Och-Ziff Capital Management is still feeling the effects of a bribery scandal that resulted in a $412 million settlement with the government last year. The publicly traded hedge fund firm disclosed that assets under management declined by $3.6 billion in the last month alone, leaving it with $33.5 billion at year-end. The reduction seems to mostly reflect redemptions, given that the multistrategy firm’s flagship hedge fund, the OZ Master Fund, returned 0.72 percent for the month. It finished the year up 3.82 percent. The OZ Europe Master Fund was also up for the month, by 1.61 percent. For the full year it rose 3.70 percent. On the other hand, OZ Asia Master Fund lost 2.27 percent in December, extending its loss for the year to 5.39 percent. Altogether, the hedge fund firm’s assets declined by roughly 25 percent in 2016. The firm earlier said it suffered $6 billion in redemptions in the first three quarters of the year.

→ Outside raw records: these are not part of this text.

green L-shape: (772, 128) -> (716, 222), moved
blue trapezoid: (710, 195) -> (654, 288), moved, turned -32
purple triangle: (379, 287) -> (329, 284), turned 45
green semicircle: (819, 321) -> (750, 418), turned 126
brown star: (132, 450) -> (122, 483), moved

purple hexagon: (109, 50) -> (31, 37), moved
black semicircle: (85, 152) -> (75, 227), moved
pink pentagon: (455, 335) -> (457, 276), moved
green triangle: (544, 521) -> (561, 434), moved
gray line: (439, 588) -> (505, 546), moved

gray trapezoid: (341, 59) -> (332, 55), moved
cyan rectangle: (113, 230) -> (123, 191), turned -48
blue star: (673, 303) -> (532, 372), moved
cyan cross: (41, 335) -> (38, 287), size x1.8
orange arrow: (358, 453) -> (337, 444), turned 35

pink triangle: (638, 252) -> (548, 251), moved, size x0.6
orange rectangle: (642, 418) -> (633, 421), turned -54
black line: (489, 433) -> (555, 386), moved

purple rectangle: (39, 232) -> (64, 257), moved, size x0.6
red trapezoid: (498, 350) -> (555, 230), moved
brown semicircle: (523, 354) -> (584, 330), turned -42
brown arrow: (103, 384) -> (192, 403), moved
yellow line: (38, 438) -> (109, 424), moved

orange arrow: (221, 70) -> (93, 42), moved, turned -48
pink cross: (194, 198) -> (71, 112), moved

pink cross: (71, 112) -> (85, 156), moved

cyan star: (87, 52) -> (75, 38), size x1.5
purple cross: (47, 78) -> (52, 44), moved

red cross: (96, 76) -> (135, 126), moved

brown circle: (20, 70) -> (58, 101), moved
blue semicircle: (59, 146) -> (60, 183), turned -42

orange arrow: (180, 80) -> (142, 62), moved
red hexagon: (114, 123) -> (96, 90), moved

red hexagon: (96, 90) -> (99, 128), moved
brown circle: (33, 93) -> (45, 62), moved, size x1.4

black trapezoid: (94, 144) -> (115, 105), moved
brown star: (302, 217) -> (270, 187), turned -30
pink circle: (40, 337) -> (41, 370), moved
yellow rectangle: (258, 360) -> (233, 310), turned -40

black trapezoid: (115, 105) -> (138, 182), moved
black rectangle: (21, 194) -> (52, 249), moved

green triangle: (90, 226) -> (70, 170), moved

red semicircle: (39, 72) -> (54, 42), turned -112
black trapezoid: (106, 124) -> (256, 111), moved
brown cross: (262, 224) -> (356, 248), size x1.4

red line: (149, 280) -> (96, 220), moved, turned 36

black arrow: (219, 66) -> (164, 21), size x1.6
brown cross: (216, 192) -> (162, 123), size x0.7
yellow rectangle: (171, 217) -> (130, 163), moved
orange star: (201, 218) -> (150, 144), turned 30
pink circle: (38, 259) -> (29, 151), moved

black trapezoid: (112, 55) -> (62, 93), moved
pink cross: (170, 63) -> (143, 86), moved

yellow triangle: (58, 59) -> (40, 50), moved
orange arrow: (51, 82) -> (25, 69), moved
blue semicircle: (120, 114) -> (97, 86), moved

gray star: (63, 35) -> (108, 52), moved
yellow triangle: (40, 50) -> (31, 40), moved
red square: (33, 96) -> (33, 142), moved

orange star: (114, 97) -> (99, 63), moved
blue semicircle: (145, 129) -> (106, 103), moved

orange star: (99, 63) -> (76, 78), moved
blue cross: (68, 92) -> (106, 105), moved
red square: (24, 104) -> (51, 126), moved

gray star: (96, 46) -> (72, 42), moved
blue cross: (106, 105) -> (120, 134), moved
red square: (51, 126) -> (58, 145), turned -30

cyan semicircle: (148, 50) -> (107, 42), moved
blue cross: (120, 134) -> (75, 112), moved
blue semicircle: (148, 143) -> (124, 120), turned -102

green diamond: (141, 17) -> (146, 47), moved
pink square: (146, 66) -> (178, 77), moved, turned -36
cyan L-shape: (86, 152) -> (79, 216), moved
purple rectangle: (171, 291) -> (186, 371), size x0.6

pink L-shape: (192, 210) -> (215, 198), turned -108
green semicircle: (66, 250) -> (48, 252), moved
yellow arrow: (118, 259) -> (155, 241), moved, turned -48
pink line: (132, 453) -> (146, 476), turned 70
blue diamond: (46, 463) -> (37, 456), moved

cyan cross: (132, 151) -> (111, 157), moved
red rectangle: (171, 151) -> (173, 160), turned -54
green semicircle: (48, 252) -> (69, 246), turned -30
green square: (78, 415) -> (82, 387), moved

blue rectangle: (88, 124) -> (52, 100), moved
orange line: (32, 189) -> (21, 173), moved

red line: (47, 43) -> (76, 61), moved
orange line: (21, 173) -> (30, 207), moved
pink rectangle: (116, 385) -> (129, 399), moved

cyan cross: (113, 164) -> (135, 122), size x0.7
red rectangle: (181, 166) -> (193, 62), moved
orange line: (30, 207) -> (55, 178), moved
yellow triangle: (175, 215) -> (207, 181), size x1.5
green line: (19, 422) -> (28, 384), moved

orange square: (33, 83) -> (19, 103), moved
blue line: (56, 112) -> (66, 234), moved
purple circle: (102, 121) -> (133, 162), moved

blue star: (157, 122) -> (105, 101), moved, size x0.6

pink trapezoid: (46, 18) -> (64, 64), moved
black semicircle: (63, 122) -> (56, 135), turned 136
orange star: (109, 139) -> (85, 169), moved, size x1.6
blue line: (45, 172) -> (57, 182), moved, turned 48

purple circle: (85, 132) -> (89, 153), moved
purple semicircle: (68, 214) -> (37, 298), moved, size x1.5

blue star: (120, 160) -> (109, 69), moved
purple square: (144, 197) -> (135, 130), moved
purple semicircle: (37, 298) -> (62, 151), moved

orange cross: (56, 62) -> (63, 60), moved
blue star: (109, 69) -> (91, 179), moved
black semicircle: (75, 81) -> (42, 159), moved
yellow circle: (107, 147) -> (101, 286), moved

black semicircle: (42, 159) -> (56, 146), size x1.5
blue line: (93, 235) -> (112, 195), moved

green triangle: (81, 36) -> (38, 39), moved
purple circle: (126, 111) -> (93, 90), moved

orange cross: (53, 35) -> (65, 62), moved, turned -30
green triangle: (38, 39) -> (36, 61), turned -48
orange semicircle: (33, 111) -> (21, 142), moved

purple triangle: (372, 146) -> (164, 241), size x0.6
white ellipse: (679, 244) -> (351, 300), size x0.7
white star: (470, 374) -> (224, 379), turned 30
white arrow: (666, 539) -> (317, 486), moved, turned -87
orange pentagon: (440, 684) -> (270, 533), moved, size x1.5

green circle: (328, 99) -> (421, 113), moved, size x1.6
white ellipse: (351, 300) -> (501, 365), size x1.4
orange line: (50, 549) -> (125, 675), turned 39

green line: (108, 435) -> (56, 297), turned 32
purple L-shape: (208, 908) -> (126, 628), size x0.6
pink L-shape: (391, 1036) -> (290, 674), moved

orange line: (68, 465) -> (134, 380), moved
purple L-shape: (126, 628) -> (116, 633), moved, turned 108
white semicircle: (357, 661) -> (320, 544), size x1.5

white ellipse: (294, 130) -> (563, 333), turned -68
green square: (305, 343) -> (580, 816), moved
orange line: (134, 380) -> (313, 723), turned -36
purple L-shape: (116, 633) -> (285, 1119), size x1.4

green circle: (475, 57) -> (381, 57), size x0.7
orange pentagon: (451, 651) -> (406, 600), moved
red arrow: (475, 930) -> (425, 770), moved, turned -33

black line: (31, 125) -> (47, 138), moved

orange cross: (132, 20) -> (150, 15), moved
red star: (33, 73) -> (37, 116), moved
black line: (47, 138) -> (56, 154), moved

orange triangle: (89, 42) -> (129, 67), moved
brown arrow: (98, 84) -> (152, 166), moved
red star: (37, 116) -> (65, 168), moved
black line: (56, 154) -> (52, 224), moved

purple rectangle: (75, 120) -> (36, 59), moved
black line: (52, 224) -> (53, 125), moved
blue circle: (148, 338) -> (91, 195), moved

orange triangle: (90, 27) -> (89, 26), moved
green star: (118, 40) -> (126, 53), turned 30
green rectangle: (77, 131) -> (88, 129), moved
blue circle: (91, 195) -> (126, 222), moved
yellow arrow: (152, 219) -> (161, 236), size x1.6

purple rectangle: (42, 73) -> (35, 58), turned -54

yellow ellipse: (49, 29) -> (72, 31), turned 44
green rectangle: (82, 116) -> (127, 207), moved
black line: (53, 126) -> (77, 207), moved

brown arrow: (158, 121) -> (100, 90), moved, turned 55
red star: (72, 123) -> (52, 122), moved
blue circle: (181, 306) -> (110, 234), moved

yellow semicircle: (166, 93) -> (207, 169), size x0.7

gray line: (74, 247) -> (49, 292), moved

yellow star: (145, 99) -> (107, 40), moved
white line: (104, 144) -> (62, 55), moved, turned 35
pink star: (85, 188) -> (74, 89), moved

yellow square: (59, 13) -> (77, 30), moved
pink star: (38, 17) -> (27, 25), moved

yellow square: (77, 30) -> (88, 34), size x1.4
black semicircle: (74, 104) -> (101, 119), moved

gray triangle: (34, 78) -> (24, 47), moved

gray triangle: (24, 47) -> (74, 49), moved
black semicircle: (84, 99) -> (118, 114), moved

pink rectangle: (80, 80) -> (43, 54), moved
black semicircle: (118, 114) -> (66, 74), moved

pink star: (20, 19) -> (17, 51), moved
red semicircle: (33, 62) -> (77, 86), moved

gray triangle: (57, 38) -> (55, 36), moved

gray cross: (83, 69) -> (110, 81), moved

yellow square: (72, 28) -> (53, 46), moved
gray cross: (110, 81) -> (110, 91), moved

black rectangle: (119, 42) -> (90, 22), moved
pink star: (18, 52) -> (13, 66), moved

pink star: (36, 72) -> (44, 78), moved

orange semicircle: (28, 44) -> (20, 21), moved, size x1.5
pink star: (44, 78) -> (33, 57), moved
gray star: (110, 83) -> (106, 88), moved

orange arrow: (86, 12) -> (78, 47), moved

Shares of hedge fund favorite Marathon Petroleum Corp. fell 3.2 percent, to close at $51.24, even though Credit Suisse raised its price target on the stock from $55 to $63. The investment bank made its move following the company’s announcement that it will accelerate plans to “drop down” assets to its master limited partnership. As we reported, Elliott Management Corp. earlier disclosed owning about 4 percent of the shares and urged the company to initiate a restructuring. Soroban Capital Partners is also a top-ten holder, with 2 percent of the shares.
The Chemours Company surged 4.6 percent, to $22.19, after it was announced the company’s stock will be added to the S&P MidCap 40 Index. The stock has been one of the top performers, more than quadrupling in price last year. The chemical company is a major holding of Greenlight Capital, which in turn is the company’s largest shareholder.